Ora, S. Agostino scrive: "Si astenga dai divertimenti e dagli
spettacoli del secolo, chi vuol conseguire perfettamente la grazia
del perdono". Dunque nel divertimento non si può mai peccare per difetto.
2. Nessun peccato può essere inserito tra le lodi dei Santi. Ora,
a lode di certi Santi si legge che si astennero dal gioco. Geremia,
p. es., dice di se stesso: "Io non sedetti a brigata con quelli che
si sollazzavano"; e in Tobia si leggono queste parole (di Sara): "Non mi son mai mescolata con quelli che scherzano, né ho preso
parte con quelli che operano alla leggera". Perciò nel fuggire il
divertimento non ci può mai essere peccato.
3.
Andronico, enumerando tra le virtù "l'austerità", dice che
"essa è l'abito per il quale alcuni non offrono e non ricevono da
altri il piacere della conversazione". Ma questa è mancanza assoluta
di divertimento. Dunque nel divertimento non si può mai peccare per difetto.
IN CONTRARIO: Il Filosofo insegna che nel gioco si può peccare per difetto.

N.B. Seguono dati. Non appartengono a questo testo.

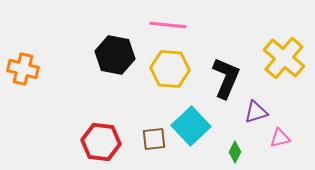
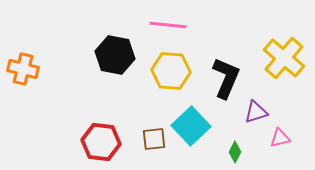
yellow hexagon: moved 1 px right, 2 px down
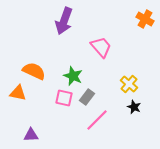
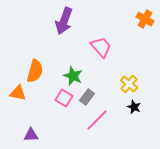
orange semicircle: moved 1 px right; rotated 80 degrees clockwise
pink square: rotated 18 degrees clockwise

RISPONDO: Nelle cose umane tutto quello che va contro la
ragione è peccaminoso. Ora, è contro la ragione essere di peso
agli altri col non mostrarsi mai piacevoli, o con l'impedire il divertimento
altrui. Di qui l'ammonimento di Seneca: "Comportati
con tale saggezza da non mostrarti intrattabile con nessuno, da
non essere mai volgare". Ora, quelli che rispetto al gioco peccano
per difetto "non dicono mai niente da ridere; e non tollerano
che altri lo facciano"; perché non accettano gli scherzi degli
altri. Essi quindi sono in difetto: e dal Filosofo sono denominati "rustici".
Siccome però il gioco è ordinato al divertimento e al riposo,
e queste due cose non vanno cercate per se stesse nella vita umana,
ma "per la (normale) attività", come dice Aristotele, peccare
per difetto è nel gioco meno grave che peccare per eccesso. Per
questo il Filosofo afferma, che "pochi devono essere gli amici nel
divertimento";
perché basta poco divertimento come per dar sapore
alla vita; cioè come nel cibo basta un po' di sale.
SOLUZIONE DELLE DIFFICOLTÀ: 1. Ai penitenti è imposta l'afflizione
per i peccati commessi, e quindi è loro proibito il divertimento.
Ma ciò non è peccaminoso: perché nel loro caso ridurre
il divertimento è secondo ragione.
2. Geremia nel passo citato si riferisce a un particolare momento,
che richiedeva piuttosto le lacrime. Egli infatti così prosegue: "Sedevo
solitario; perché tu mi avevi riempito l'animo d'amarezza". - Il testo
di Tobia invece vuole escludere il divertimento
esagerato, come si rileva dalle ultime parole: "Né ho preso parte
con quelli che operano alla leggera".
3. La virtù dell'austerità non esclude tutti i divertimenti, ma
solo quelli esagerati e disordinati. Essa quindi rientra nell'affabilità,
che il Filosofo denomina amicizia: oppure rientra nell'eutrapelia, o giovialità.
Andronico però la denomina e la definisce come
virtù affine alla temperanza, che ha il compito di moderare il piacere.